**What is required:**
Scan the listing for the word "gerçekten", and copy out each line where it is found.

:: Input for this task ::

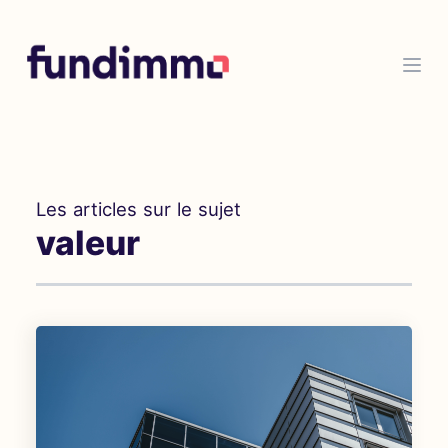
Les articles sur le sujet
valeur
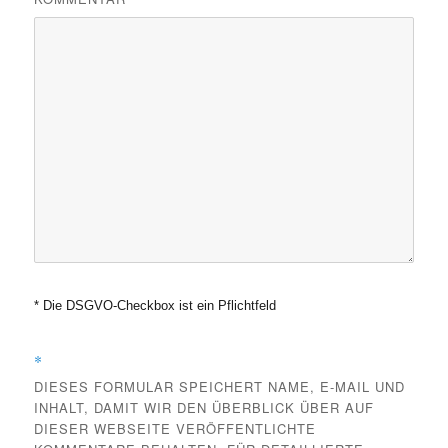
* Die DSGVO-Checkbox ist ein Pflichtfeld
*
DIESES FORMULAR SPEICHERT NAME, E-MAIL UND
INHALT, DAMIT WIR DEN ÜBERBLICK ÜBER AUF
DIESER WEBSEITE VERÖFFENTLICHTE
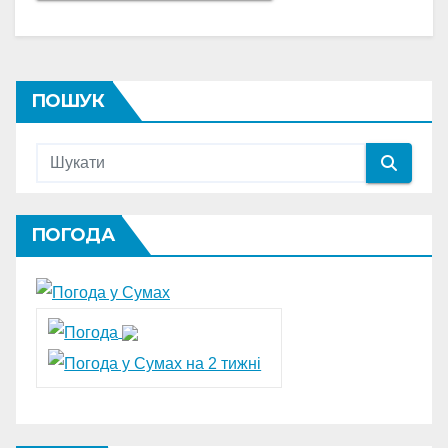
ПОШУК
ПОГОДА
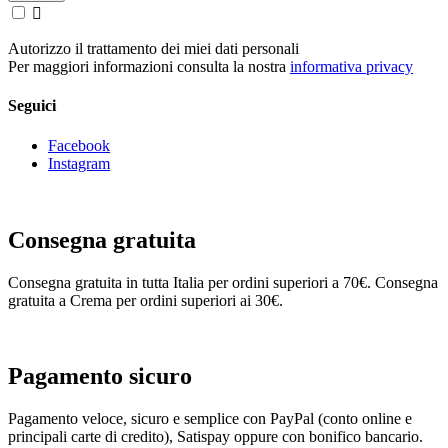

Autorizzo il trattamento dei miei dati personali
Per maggiori informazioni consulta la nostra
informativa privacy
Seguici
Facebook
Instagram
Consegna gratuita
Consegna gratuita in tutta Italia per ordini superiori a 70€. Consegna
gratuita a Crema per ordini superiori ai 30€.
Pagamento sicuro
Pagamento veloce, sicuro e semplice con PayPal (conto online e
principali carte di credito), Satispay oppure con bonifico bancario.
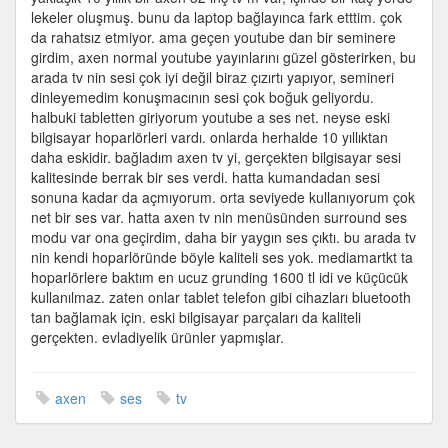
hoparlörü
lekeler oluşmuş. bunu da laptop bağlayınca fark etttim. çok
için
da rahatsız etmiyor. ama geçen youtube dan bir seminere
girdim, axen normal youtube yayınlarını güzel gösterirken, bu
arada tv nin sesi çok iyi değil biraz çızırtı yapıyor, semineri
dinleyemedim konuşmacının sesi çok boğuk geliyordu.
halbuki tabletten giriyorum youtube a ses net. neyse eski
bilgisayar hoparlörleri vardı. onlarda herhalde 10 yıllıktan
daha eskidir. bağladım axen tv yi, gerçekten bilgisayar sesi
kalitesinde berrak bir ses verdi. hatta kumandadan sesi
sonuna kadar da açmıyorum. orta seviyede kullanıyorum çok
net bir ses var. hatta axen tv nin menüsünden surround ses
modu var ona geçirdim, daha bir yaygın ses çıktı. bu arada tv
nin kendi hoparlöründe böyle kaliteli ses yok. mediamartkt ta
hoparlörlere baktım en ucuz grunding 1600 tl idi ve küçücük
kullanılmaz. zaten onlar tablet telefon gibi cihazları bluetooth
tan bağlamak için. eski bilgisayar parçaları da kaliteli
gerçekten. evladiyelik ürünler yapmışlar.
axen
ses
tv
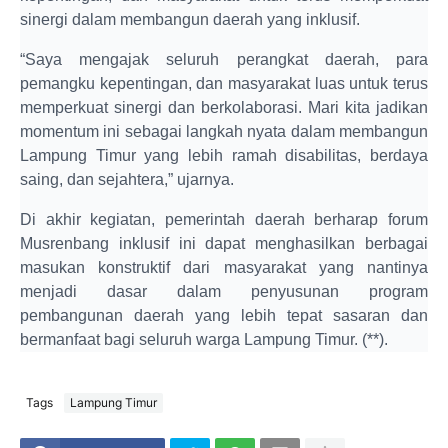
sinergi dalam membangun daerah yang inklusif.
“Saya mengajak seluruh perangkat daerah, para
pemangku kepentingan, dan masyarakat luas untuk terus
memperkuat sinergi dan berkolaborasi. Mari kita jadikan
momentum ini sebagai langkah nyata dalam membangun
Lampung Timur yang lebih ramah disabilitas, berdaya
saing, dan sejahtera,” ujarnya.
Di akhir kegiatan, pemerintah daerah berharap forum
Musrenbang inklusif ini dapat menghasilkan berbagai
masukan konstruktif dari masyarakat yang nantinya
menjadi dasar dalam penyusunan program
pembangunan daerah yang lebih tepat sasaran dan
bermanfaat bagi seluruh warga Lampung Timur.
(**).
Tags
Lampung Timur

:::

**Expected output:**
daha eskidir. bağladım axen tv yi, gerçekten bilgisayar sesi
gerçekten. evladiyelik ürünler yapmışlar.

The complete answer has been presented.